Exercise brief
Here are some records; copy every line that holds the word "main".

Information given
- Opening Delimiter -
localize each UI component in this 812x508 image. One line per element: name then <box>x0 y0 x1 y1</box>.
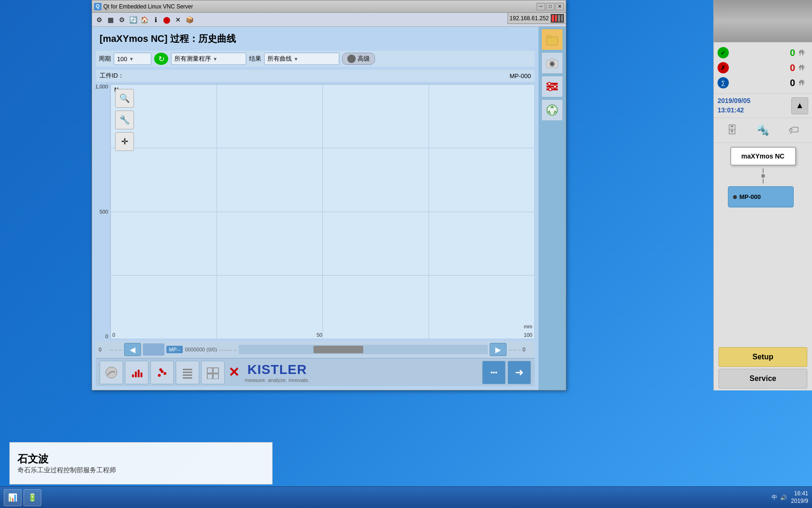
sidebar-recycle-button[interactable] <box>541 99 563 121</box>
programs-select[interactable]: 所有测量程序 ▼ <box>171 53 246 65</box>
right-info-panel: ✓ 0 件 ✗ 0 件 ∑ 0 件 2019/09/05 13:01:42 ▲ … <box>713 0 812 390</box>
title-bar-buttons: ─ □ ✕ <box>537 3 564 10</box>
grid-v-25 <box>217 84 217 339</box>
sys-tray: 中 🔊 <box>772 493 787 501</box>
curves-select[interactable]: 所有曲线 ▼ <box>264 53 339 65</box>
kistler-x-icon: ✕ <box>228 365 239 380</box>
connector-line-2 <box>763 179 764 183</box>
crosshair-tool-button[interactable]: ✛ <box>115 132 134 151</box>
taskbar-time: 16:41 2019/9 <box>791 490 808 505</box>
bad-count: 0 <box>733 63 795 73</box>
sidebar-camera-button[interactable] <box>541 52 563 74</box>
chart-label-mm: mm <box>524 324 532 329</box>
minimize-button[interactable]: ─ <box>537 3 545 10</box>
toolbar-close-icon[interactable]: ✕ <box>173 15 183 25</box>
grid-v-75 <box>429 84 429 339</box>
service-button[interactable]: Service <box>718 369 807 389</box>
scrubber-next-button[interactable]: ▶ <box>490 343 507 356</box>
tag-icon-btn[interactable]: 🏷 <box>784 121 803 140</box>
app2-icon: 🔋 <box>28 493 37 502</box>
main-window: Q Qt for Embedded Linux VNC Server ─ □ ✕… <box>92 0 566 390</box>
y-label-0: 0 <box>105 333 108 339</box>
chart-main: N mm 0 50 100 🔍 <box>110 84 535 339</box>
maximize-button[interactable]: □ <box>546 3 554 10</box>
chart-y-axis: 1,000 500 0 <box>96 84 110 339</box>
toolbar-red-dot-icon[interactable]: ⬤ <box>162 15 172 25</box>
status-other-icon: ∑ <box>718 77 729 88</box>
scrubber-dashes-right: -- -- -- <box>508 347 521 352</box>
svg-rect-15 <box>207 374 212 379</box>
svg-rect-12 <box>183 377 192 379</box>
toolbar-home-icon[interactable]: 🏠 <box>139 15 149 25</box>
dots-button[interactable]: ••• <box>482 361 506 384</box>
chart-x-labels: 0 50 100 <box>110 332 534 338</box>
y-label-1000: 1,000 <box>95 84 108 89</box>
scrubber-info: 0000000 (0/0) <box>185 347 217 352</box>
clock-date: 2019/9 <box>791 498 808 505</box>
bottom-btn-scatter[interactable] <box>150 361 174 384</box>
x-label-100: 100 <box>524 332 532 338</box>
toolbar-gear-icon[interactable]: ⚙ <box>117 15 127 25</box>
grid-v-0 <box>110 84 111 339</box>
robot-icon-btn[interactable]: 🔩 <box>753 121 772 140</box>
sidebar-settings-button[interactable] <box>541 76 563 97</box>
scrubber-track[interactable] <box>239 345 488 354</box>
network-icon <box>551 14 564 23</box>
wrench-tool-button[interactable]: 🔧 <box>115 111 134 129</box>
taskbar: 📊 🔋 中 🔊 16:41 2019/9 <box>0 486 812 508</box>
bottom-btn-list[interactable] <box>176 361 199 384</box>
powerpoint-icon: 📊 <box>8 493 17 502</box>
scrubber-dashes-left: -- -- -- <box>110 347 122 352</box>
toolbar: ⚙ ▦ ⚙ 🔄 🏠 ℹ ⬤ ✕ 📦 192.168.61.252 <box>92 13 566 27</box>
svg-rect-11 <box>183 374 192 376</box>
lang-indicator[interactable]: 中 <box>772 493 777 501</box>
taskbar-app2[interactable]: 🔋 <box>23 489 41 506</box>
machine-diagram: maXYmos NC MP-000 ----- <box>714 143 812 347</box>
scrubber-bar: 0 -- -- -- ◀ MP-- 0000000 (0/0) --:--:--… <box>96 341 535 358</box>
bottom-btn-stats[interactable] <box>201 361 225 384</box>
mp-card-1[interactable]: MP-000 <box>728 186 794 207</box>
bottom-btn-bar[interactable] <box>125 361 148 384</box>
toolbar-info-icon[interactable]: ℹ <box>150 15 161 25</box>
svg-rect-10 <box>183 372 192 373</box>
toolbar-settings-icon[interactable]: ⚙ <box>94 15 104 25</box>
forward-button[interactable]: ➜ <box>508 361 531 384</box>
period-label: 周期 <box>99 55 111 63</box>
scrubber-handle[interactable] <box>313 346 363 353</box>
scrubber-middle-btn[interactable] <box>143 343 164 356</box>
period-select[interactable]: 100 ▼ <box>114 53 151 65</box>
bottom-btn-curve[interactable] <box>100 361 123 384</box>
scrubber-prev-button[interactable]: ◀ <box>124 343 141 356</box>
sidebar-folder-button[interactable] <box>541 29 563 50</box>
refresh-button[interactable]: ↻ <box>154 53 168 65</box>
bottom-toolbar: ✕ KISTLER measure. analyze. innovate. ••… <box>96 358 535 386</box>
svg-rect-4 <box>141 373 142 377</box>
volume-icon[interactable]: 🔊 <box>780 494 787 501</box>
chart-tools: 🔍 🔧 ✛ <box>115 89 134 151</box>
toolbar-grid-icon[interactable]: ▦ <box>105 15 116 25</box>
advanced-button[interactable]: 高级 <box>342 53 375 65</box>
svg-rect-25 <box>547 88 558 90</box>
time-display: 13:01:42 <box>718 106 750 115</box>
mp-stack: MP-000 ----- <box>728 186 798 219</box>
toolbar-package-icon[interactable]: 📦 <box>184 15 195 25</box>
toolbar-refresh-icon[interactable]: 🔄 <box>128 15 138 25</box>
close-button[interactable]: ✕ <box>555 3 564 10</box>
setup-button[interactable]: Setup <box>718 347 807 367</box>
taskbar-powerpoint[interactable]: 📊 <box>4 489 22 506</box>
connector-line <box>763 168 764 173</box>
chart-outer: 1,000 500 0 <box>96 84 535 358</box>
bell-button[interactable]: ▲ <box>791 97 808 114</box>
svg-point-26 <box>548 82 551 85</box>
app-icon: Q <box>94 3 102 10</box>
status-other-row: ∑ 0 件 <box>718 76 808 89</box>
mp-id: MP-000 <box>740 193 761 200</box>
svg-point-5 <box>158 374 161 377</box>
svg-point-28 <box>549 88 552 91</box>
x-label-0: 0 <box>112 332 115 338</box>
zoom-tool-button[interactable]: 🔍 <box>115 89 134 108</box>
ip-address: 192.168.61.252 <box>510 15 549 22</box>
bad-unit: 件 <box>799 64 808 72</box>
database-icon-btn[interactable]: 🗄 <box>723 121 742 140</box>
bottom-right-buttons: ••• ➜ <box>482 361 531 384</box>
- Closing Delimiter -
Result below
main-window: Q Qt for Embedded Linux VNC Server ─ □ ✕… <box>92 0 566 390</box>
chart-main: N mm 0 50 100 🔍 <box>110 84 535 339</box>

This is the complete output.